§ Problem to work on
Only the lines from the one with "Доступная среда" to the end of the data below should be returned, each exactly as it stands.
•••
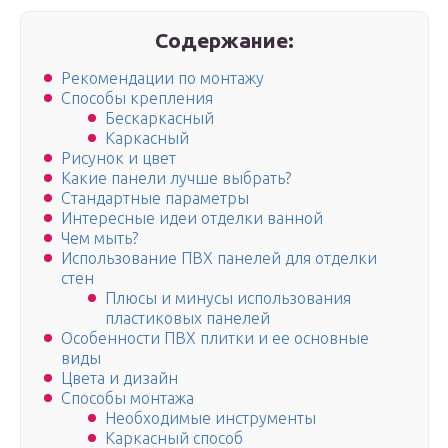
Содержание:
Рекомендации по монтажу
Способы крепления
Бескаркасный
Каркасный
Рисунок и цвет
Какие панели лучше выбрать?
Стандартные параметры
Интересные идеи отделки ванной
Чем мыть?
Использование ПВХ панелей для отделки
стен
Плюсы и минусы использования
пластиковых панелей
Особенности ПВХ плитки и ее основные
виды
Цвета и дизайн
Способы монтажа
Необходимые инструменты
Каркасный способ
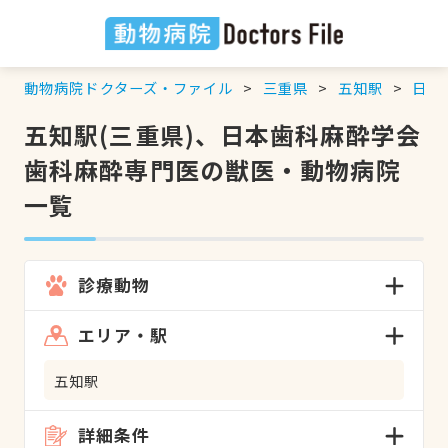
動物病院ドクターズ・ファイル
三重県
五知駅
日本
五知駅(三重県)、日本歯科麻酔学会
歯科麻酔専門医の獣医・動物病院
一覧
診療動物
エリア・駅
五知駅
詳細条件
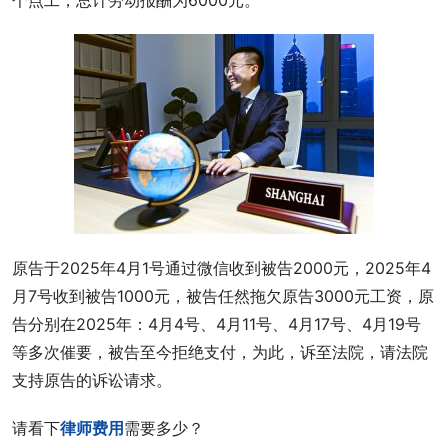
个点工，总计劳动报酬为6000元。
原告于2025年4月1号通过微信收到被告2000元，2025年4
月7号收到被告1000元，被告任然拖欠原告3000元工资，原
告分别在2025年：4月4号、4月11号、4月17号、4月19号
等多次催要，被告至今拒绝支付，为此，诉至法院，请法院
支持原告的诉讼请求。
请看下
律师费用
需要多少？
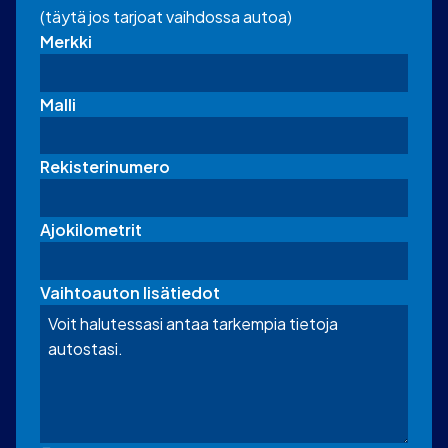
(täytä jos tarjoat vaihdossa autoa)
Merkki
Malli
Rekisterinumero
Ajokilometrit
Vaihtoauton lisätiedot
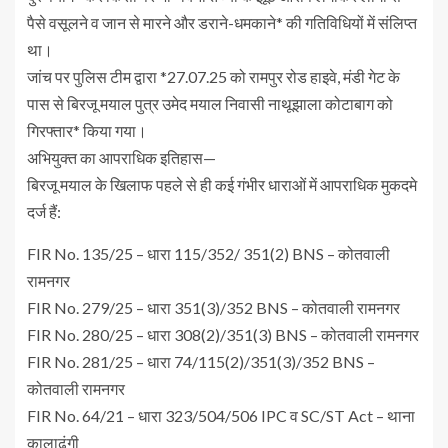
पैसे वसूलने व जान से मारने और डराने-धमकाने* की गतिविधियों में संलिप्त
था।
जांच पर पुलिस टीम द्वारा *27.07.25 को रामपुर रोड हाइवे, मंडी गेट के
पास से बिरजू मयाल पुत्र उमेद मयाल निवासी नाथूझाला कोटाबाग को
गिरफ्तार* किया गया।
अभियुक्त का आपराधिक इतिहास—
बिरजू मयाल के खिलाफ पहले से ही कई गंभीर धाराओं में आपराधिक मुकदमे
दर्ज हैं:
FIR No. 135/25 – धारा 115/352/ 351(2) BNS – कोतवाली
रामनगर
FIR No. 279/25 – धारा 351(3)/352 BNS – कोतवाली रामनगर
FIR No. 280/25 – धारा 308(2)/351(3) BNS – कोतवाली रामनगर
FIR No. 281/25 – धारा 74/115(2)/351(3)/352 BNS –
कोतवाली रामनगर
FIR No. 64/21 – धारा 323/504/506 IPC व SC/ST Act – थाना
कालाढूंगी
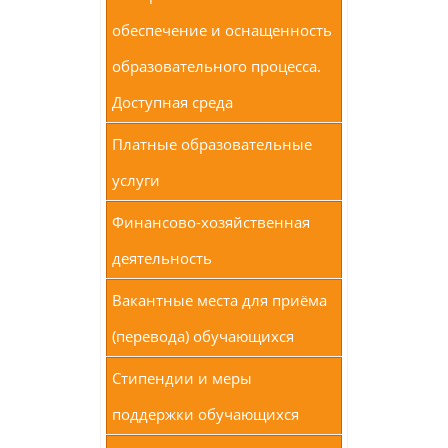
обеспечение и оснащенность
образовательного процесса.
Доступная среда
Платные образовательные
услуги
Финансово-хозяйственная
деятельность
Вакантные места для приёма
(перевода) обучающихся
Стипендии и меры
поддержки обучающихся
•••
§ Your solution
Доступная среда
Платные образовательные
услуги
Финансово-хозяйственная
деятельность
Вакантные места для приёма
(перевода) обучающихся
Стипендии и меры
поддержки обучающихся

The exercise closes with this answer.